MASYARAKAT AWAM HARAP MENGIKUTI PEMERINTAH
Masalah perbedaan dalam penentuan awal bulan hijiriyah tentu membingungkan banyak orang, terutama orang awam yang tidak tahu-menahu tentang seluk-beluk tata cara penentuan tersebut, diperparah lagi oleh sikap fanatisme yang kadang sampai pada titik mencemooh satu sama lain. Karena hal tersebut, sikap yang pantas diambil oleh kebanyakan masyarakat umum (awam) adalah mengikuti maklumat yang ditetapkan oleh pemerintah yang diwakili oleh Departemen Agama. Karena sikap ini lebih maslahat untuk merekatkan persaudaraan antar sesama, juga merupakan cerminan atas wahyu Allah SWT. surat An-Nisa ayat 59:
يَا أَيُّهَا الَّذِينَ آمَنُواْ أَطِيعُواْ اللّهَ وَأَطِيعُواْ الرَّسُولَ وَأُوْلِي الأَمْرِ مِنكُمْ فَإِن تَنَازَعْتُمْ فِي شَيْءٍ فَرُدُّوهُ إِلَى اللّهِ وَالرَّسُولِ إِن كُنتُمْ تُؤْمِنُونَ بِاللّهِ وَالْيَوْمِ الآخِرِ ذَلِكَ خَيْرٌ وَأَحْسَنُ تَأْوِيلاً.

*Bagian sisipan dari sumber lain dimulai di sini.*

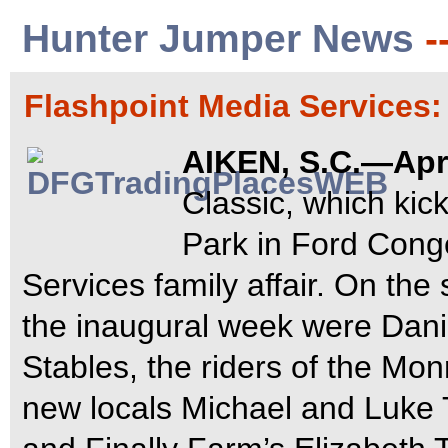
Hunter Jumper News
-
Flashpoint Media Services
AIKEN, S.C.—Apri
Classic, which kick
Park in Ford Cong
Services family affair. On the
the inaugural week were Dani
Stables, the riders of the M
new locals Michael and Luke 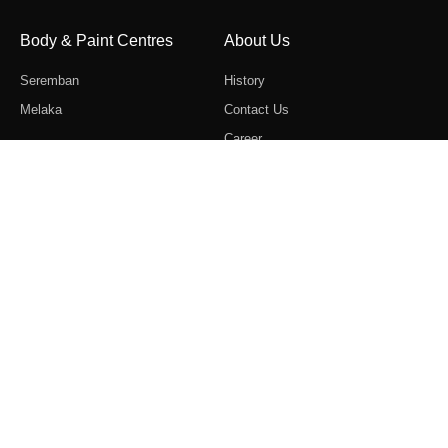
Body & Paint Centres
About Us
Seremban
History
Melaka
Contact Us
Career
Follow Us
Copyright © 2022 Ban Lee Heng Motor Sdn. Bhd (28669-M).
All Rights Reserved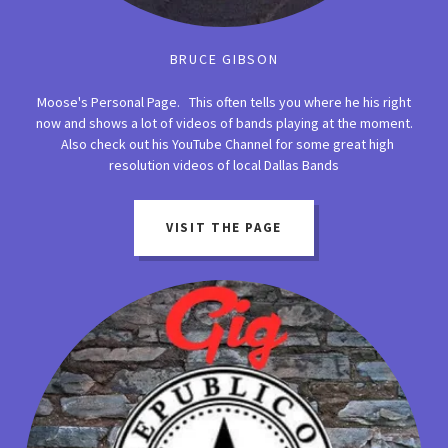
BRUCE GIBSON
Moose's Personal Page. This often tells you where he his right
now and shows a lot of videos of bands playing at the moment.
Also check out his YouTube Channel for some great high
resolution videos of local Dallas Bands
VISIT THE PAGE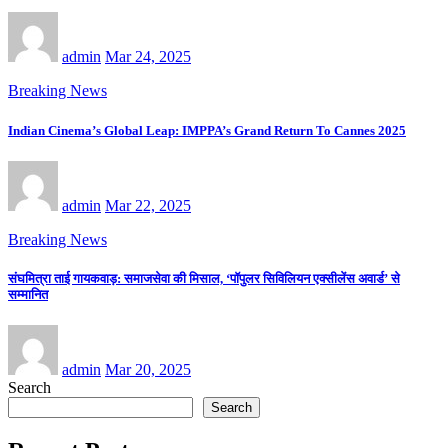
admin
Mar 24, 2025
Breaking News
Indian Cinema’s Global Leap: IMPPA’s Grand Return To Cannes 2025
admin
Mar 22, 2025
Breaking News
संघमित्रा ताई गायकवाड़: समाजसेवा की मिसाल, ‘पॉपुलर सिविलियन एक्सीलेंस अवार्ड’ से
सम्मानित
admin
Mar 20, 2025
Search
Search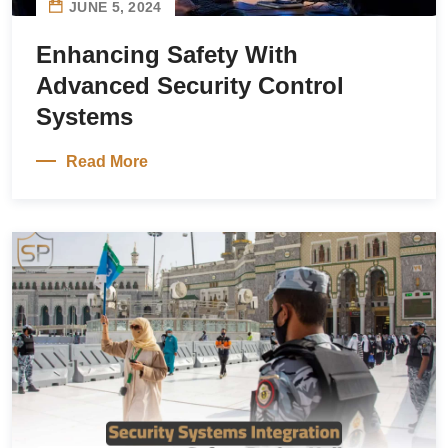
JUNE 5, 2024
Enhancing Safety With
Advanced Security Control
Systems
Read More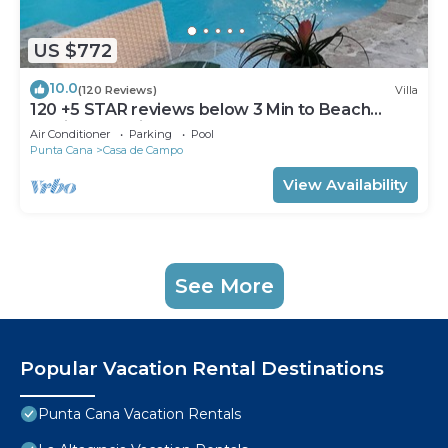
US $772
10.0
(120 Reviews)
Villa
120 +5 STAR reviews below 3 Min to Beach
English speaking Chef Butler Meal Plan
Air Conditioner
Parking
Pool
Punta Cana
Casa de Campo
View Availability
See More
Popular Vacation Rental Destinations
Punta Cana Vacation Rentals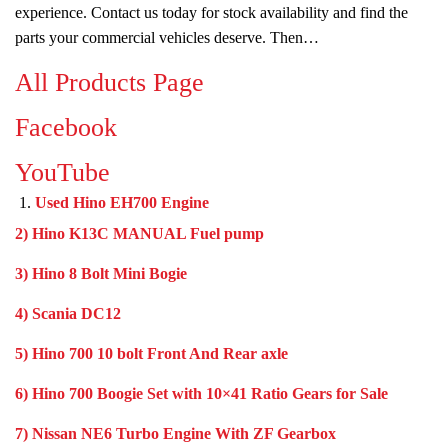
experience. Contact us today for stock availability and find the
parts your commercial vehicles deserve. Then…
All Products Page
Facebook
YouTube
Used Hino EH700 Engine
2) Hino K13C MANUAL Fuel pump
3) Hino 8 Bolt Mini Bogie
4) Scania DC12
5) Hino 700 10 bolt Front And Rear axle
6) Hino 700 Boogie Set with 10×41 Ratio Gears for Sale
7) Nissan NE6 Turbo Engine With ZF Gearbox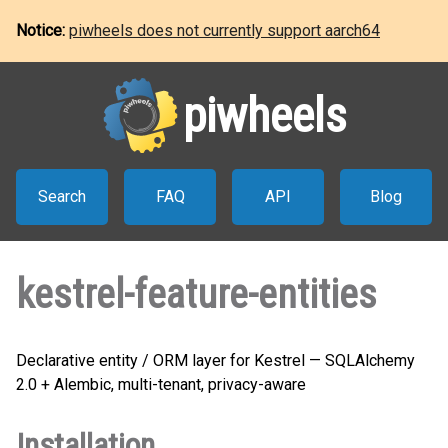
Notice:
piwheels does not currently support aarch64
piwheels
Search
FAQ
API
Blog
kestrel-feature-entities
Declarative entity / ORM layer for Kestrel — SQLAlchemy
2.0 + Alembic, multi-tenant, privacy-aware
Installation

“Hai orang-orang yang beriman, taatilah Allah dan taatilah Rasul (Nya), dan ulil amri di antara kamu. Kemudian jika kamu berlainan pendapat tentang sesuatu, maka kembalikanlah ia kepada Allah (Al Quran) dan Rasul (sunnahnya), jika kamu benar-benar beriman kepada Allah dan hari kemudian. Yang demikian itu lebih utama (bagimu) dan lebih baik akibatnya.”